Richmond Hill (population 6,959) is among the fastest growing communities in the nation. For centuries, the Guale people inhabited the shores of the Ogeechee River, enjoying the plentiful seafood and temperate climate. Spanish exploration in the late 1500s led to English settlement by 1792.
Prosperous rice plantations in the area were the "breadbasket" of the South, But the Civil War shifted this prosperity into poverty almost overnight. Devastated after Sherman's March to the Sea in 1864, the desperate years of 1865-1925 found nearly 80 percent of county residents living at the poverty level, with malaria and moonshine dominating people's lives and livelihoods.
An economic shot in the arm came when Henry Ford and his wife Clara visited Ways Station, as the town was then known, looking for a winter retreat. They built their winter estate on Sterling Bluff, with a commanding view of the Ogeechee River, and set about erasing the impoverishment of Ways Station over the next 22 years.
Eventually, Ford bought 85,000 acres, drained the swamps, constructed a sawmill, subsidized health care, built schools, a church, commissary, trade school, community house, and homes for his 600 employees. With friends Thomas Edison and Harvey Firestone, Ford formed the Edison Botanic Society and conducted laboratory experiments, attempting to turn agricultural products into goods useful to the auto industry.

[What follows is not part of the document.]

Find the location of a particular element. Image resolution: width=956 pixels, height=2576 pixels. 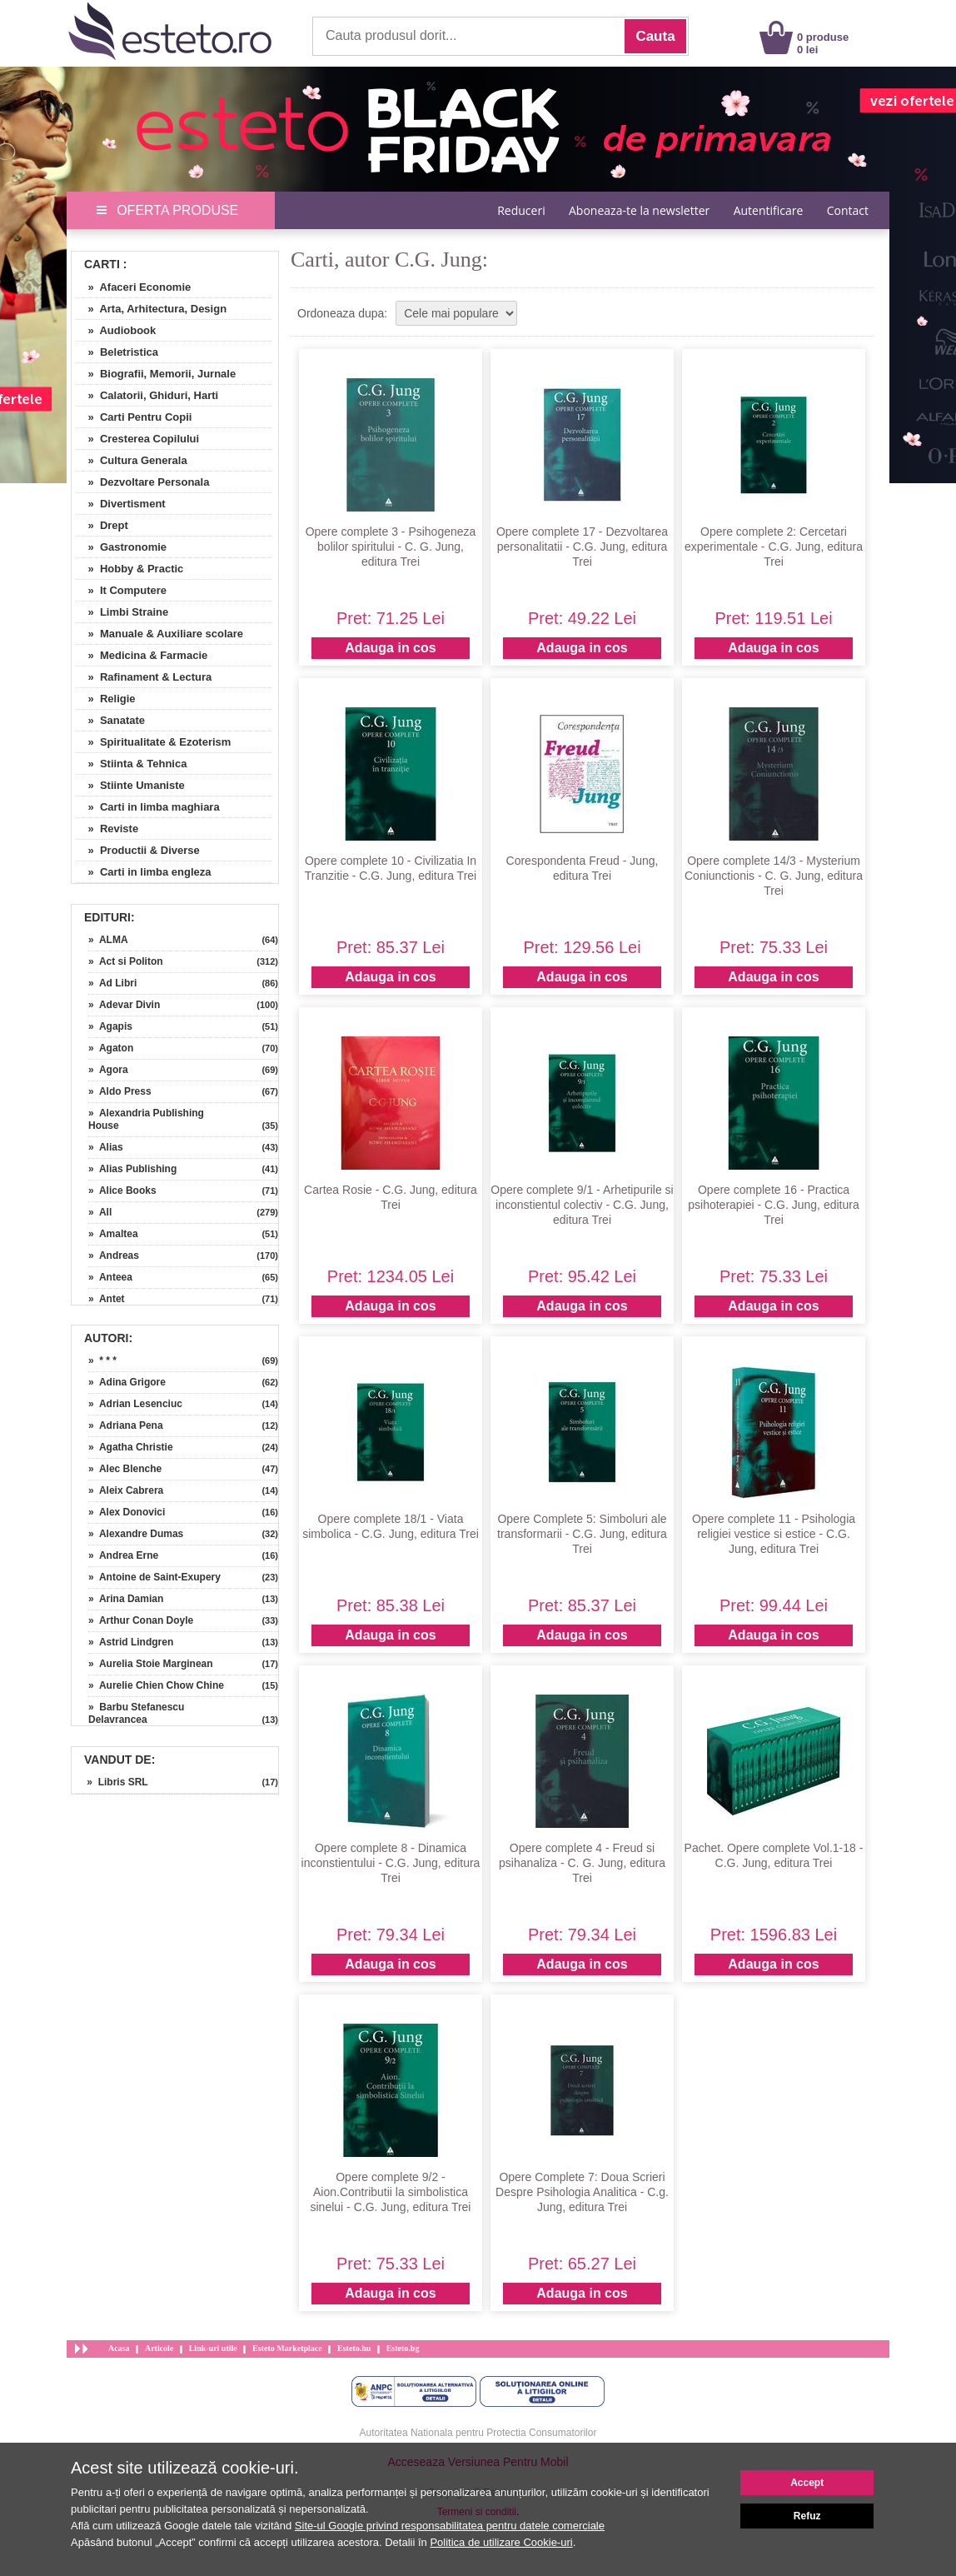

» Drept is located at coordinates (102, 525).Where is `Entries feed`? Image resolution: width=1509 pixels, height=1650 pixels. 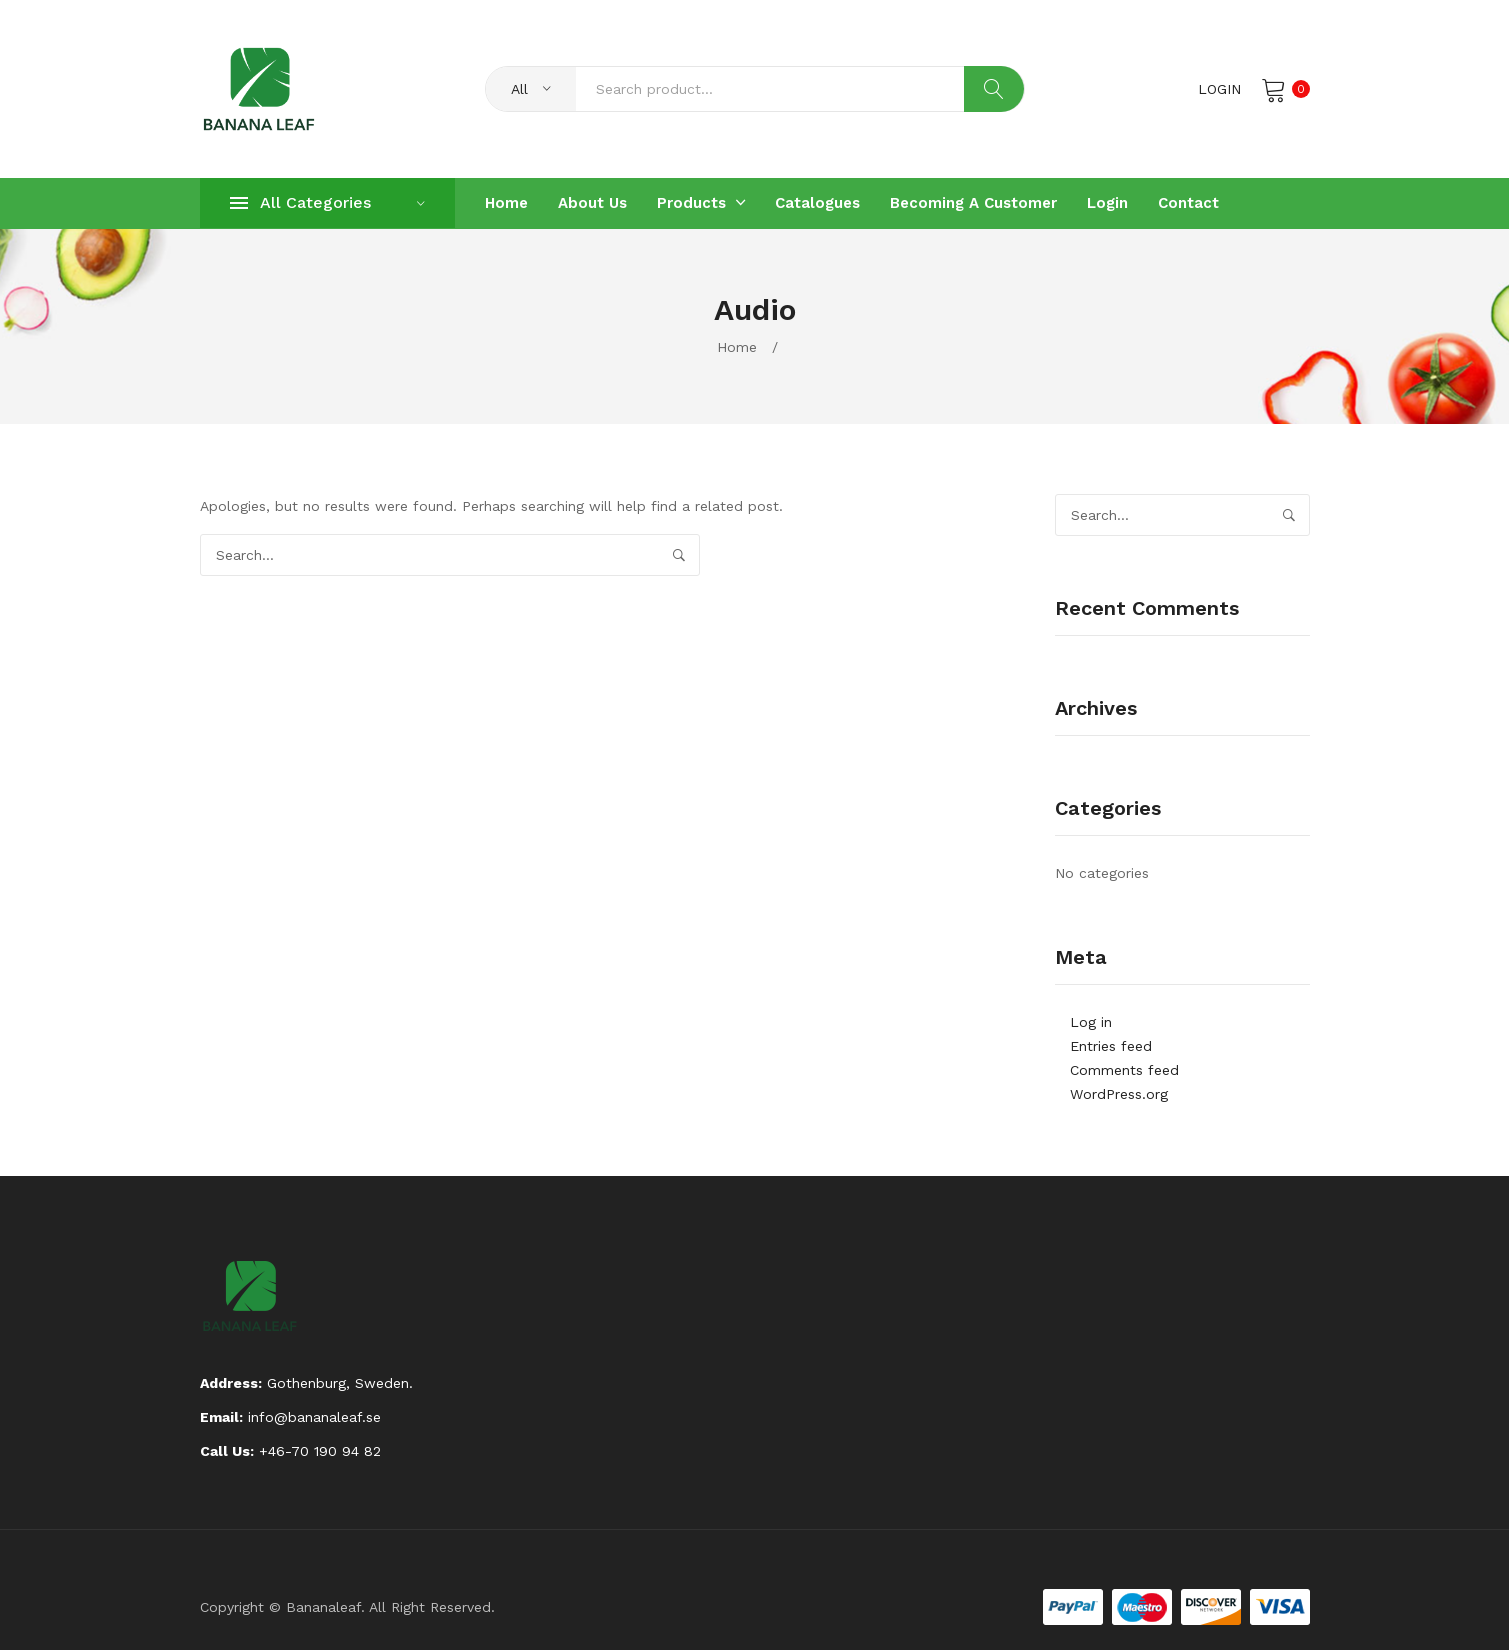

Ford Farms transformed former rice fields into fields of fine iceberg lettuce and grew 365 varieties of soybeans, testing their properties for extracting rubber. In 1941, the town was renamed Richmond Hill after Ford's estate. The Fords gave this small village a 20th-century rebirth through their philanthropic efforts, transforming the backwater town of Ways Station into a vibrant community with new schools and employment opportunities.
The Richmond Hill Historical Society encourages the continued expansion of economic opportunities and tourism through historic preservation and interpretation, operating a museum in a former Ford kindergarten. The home and grounds of Ford superintendent J.F. Gregory are operated by the City of Richmond Hill as a park, including a 300-acre antebellum rice field.
This multi-use recreational area, adjacent to the city hall downtown, includes a walking trail on top of a berm that encompasses the historic rice field, today a wooded wetland habitat for otters, beavers, alligators, and armadillos. The park is interpreted as part of the Georgia Civil War Historic Trail, and Richmond Hill participates in the multi-State Southern Passages Corridor to promote its historic, cultural, and natural resources.
Designated a Preserve America Community in August 2004.